Domains of Application
in CDT
CDT is a domain-general theory. These domains show where drift, correction, coherence, and fragmentation can be studied through the same conceptual lens.
Why Domains Matter
CDT is not a theory of one field. It is a theory of a recurring pattern.
The claim of CDT is not that every domain is identical. It is that many adaptive systems face the same structural problem: they drift, they correct unevenly, and they either preserve or lose directional continuity over time.
The domains below matter because they show where the same theoretical lens can travel without changing its core concepts.
Eight Domains
Biological
Homeostasis, immune regulation, circadian rhythms
Living systems must regulate deviation continuously to remain viable.
Cognitive
Attention, executive control, belief updating
Minds drift under noise, fatigue, distraction, and competing salience.
Collective
Teams, organizational culture, institutional norms
Groups lose coherence through translation failures, incentives, and propagation delays.
Ecological
Ecosystem stability, trophic cascades, regime shifts
Ecologies preserve or lose directional continuity through coupled feedback and disturbance.
Technological
Distributed systems, consensus protocols, error correction
Technical systems depend on detection, correction, and propagation to maintain stable operation.
Psychological
Self-regulation, habit formation, identity maintenance
Internal coherence depends on repeated correction rather than static control.
Relational
Couples, attachment patterns, recurring interaction loops
Relationships drift through unresolved deviations and maintain coherence through repair.
Economic
Markets, instability cycles, institutional coordination
Economic systems accumulate fragility and require distributed correction to avoid fragmentation.

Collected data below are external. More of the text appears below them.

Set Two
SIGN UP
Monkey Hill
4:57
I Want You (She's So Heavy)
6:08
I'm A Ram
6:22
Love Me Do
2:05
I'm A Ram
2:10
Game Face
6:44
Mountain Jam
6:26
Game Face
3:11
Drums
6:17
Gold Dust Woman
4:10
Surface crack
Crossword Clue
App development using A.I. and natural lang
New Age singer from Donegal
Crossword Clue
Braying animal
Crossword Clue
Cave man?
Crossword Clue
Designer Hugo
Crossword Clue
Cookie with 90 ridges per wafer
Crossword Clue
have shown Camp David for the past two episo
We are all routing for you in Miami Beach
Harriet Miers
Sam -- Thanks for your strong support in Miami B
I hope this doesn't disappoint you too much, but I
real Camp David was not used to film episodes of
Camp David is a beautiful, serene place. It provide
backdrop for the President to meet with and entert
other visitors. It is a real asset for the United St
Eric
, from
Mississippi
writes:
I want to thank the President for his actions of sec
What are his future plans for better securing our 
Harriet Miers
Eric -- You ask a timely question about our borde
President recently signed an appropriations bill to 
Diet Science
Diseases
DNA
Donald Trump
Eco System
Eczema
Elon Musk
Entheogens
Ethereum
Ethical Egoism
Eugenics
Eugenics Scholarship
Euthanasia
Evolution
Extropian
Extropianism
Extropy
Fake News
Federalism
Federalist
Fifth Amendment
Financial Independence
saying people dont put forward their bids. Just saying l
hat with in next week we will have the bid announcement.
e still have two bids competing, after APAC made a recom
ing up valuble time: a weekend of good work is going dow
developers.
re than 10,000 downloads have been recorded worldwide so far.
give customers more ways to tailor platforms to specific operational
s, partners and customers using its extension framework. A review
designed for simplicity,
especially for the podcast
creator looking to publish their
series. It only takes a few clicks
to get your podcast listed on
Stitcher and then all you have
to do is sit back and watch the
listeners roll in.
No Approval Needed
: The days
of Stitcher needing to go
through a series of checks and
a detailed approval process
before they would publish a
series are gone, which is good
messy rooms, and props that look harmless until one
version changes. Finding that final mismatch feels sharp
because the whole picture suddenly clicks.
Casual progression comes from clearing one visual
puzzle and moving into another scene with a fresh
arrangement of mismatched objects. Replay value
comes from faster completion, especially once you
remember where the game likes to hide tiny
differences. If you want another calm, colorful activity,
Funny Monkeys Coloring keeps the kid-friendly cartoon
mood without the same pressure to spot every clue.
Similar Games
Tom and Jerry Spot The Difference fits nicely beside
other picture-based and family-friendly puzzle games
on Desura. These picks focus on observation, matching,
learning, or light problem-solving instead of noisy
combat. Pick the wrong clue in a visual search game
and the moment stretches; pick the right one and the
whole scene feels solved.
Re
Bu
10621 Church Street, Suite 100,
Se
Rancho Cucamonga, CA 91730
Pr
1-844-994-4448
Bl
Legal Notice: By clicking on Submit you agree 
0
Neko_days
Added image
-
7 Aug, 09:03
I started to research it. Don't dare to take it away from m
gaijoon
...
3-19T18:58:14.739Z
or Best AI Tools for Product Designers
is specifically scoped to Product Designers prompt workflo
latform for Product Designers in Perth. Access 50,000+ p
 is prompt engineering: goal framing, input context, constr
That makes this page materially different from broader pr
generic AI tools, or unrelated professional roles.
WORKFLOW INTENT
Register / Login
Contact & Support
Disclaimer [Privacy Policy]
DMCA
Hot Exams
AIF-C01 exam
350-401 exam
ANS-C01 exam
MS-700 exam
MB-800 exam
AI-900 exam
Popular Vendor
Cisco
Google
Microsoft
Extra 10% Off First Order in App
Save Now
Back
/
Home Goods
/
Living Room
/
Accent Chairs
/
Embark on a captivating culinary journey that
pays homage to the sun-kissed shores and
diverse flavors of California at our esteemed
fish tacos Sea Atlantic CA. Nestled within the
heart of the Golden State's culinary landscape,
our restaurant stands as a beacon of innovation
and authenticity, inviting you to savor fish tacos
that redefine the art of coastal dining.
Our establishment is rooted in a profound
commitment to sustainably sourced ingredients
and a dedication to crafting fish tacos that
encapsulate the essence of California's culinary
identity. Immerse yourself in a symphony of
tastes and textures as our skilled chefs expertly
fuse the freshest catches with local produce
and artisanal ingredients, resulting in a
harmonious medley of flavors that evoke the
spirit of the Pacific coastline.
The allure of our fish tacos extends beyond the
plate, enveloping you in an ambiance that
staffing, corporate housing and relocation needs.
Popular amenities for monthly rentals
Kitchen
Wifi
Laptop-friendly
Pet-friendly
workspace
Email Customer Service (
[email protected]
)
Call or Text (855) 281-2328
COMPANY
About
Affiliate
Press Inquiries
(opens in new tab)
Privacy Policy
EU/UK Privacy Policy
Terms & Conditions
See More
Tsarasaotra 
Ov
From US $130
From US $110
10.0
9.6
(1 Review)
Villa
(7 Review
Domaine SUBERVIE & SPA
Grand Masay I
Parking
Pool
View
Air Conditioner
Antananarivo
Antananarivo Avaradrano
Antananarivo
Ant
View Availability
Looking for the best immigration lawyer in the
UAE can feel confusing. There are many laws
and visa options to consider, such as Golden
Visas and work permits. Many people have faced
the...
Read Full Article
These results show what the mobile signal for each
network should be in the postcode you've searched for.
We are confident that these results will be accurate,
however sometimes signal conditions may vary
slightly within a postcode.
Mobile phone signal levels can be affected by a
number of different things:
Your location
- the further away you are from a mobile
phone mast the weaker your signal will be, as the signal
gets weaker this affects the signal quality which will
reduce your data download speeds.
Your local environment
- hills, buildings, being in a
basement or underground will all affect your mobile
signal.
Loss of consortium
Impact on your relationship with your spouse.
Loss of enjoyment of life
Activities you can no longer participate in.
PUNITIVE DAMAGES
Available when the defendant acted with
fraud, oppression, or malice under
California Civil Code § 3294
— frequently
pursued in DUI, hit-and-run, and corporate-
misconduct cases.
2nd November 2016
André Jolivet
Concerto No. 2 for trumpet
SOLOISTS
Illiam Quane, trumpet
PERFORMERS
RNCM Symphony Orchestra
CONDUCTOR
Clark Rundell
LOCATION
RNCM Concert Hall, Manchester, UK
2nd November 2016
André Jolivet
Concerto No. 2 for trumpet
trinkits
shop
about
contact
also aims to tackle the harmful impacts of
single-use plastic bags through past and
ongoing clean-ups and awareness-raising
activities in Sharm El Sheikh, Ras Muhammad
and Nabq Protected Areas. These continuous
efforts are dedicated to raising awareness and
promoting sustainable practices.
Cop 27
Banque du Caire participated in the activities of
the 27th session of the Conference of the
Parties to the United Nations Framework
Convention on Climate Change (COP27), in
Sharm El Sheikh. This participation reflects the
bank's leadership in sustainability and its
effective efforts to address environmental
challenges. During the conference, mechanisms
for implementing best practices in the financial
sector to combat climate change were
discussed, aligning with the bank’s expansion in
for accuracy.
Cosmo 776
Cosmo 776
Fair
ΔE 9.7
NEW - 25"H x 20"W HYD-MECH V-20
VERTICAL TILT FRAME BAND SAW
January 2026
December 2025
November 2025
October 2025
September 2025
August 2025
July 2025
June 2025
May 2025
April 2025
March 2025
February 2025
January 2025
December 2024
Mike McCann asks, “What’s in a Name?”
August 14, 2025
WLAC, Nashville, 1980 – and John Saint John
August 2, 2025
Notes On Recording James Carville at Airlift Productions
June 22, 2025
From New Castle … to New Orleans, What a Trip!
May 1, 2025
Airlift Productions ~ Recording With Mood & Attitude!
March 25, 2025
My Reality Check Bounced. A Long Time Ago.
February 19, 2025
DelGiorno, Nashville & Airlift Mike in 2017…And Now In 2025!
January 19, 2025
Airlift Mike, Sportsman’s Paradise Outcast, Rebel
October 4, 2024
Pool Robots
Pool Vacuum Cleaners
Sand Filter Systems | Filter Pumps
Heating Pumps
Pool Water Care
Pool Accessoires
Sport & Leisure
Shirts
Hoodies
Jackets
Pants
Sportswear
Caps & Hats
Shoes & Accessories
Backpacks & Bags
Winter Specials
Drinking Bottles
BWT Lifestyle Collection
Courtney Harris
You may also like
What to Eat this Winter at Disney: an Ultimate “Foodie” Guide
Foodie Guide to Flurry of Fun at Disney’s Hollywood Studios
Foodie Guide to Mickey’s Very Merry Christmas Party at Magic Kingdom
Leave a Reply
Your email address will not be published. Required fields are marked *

What Travels Across Domains
Drift
Different domains drift differently, but all can deviate from coherent direction under accumulated perturbation.
Correction
Each domain has its own correction mechanisms, but the general problem of detection, regulation, return, and reintegration remains.
Propagation
In coupled systems, coherence and drift both spread. The competition between them is not domain-specific.
Regime transition
When a regime becomes untenable, systems must either reorganize coherently or fragment under the strain.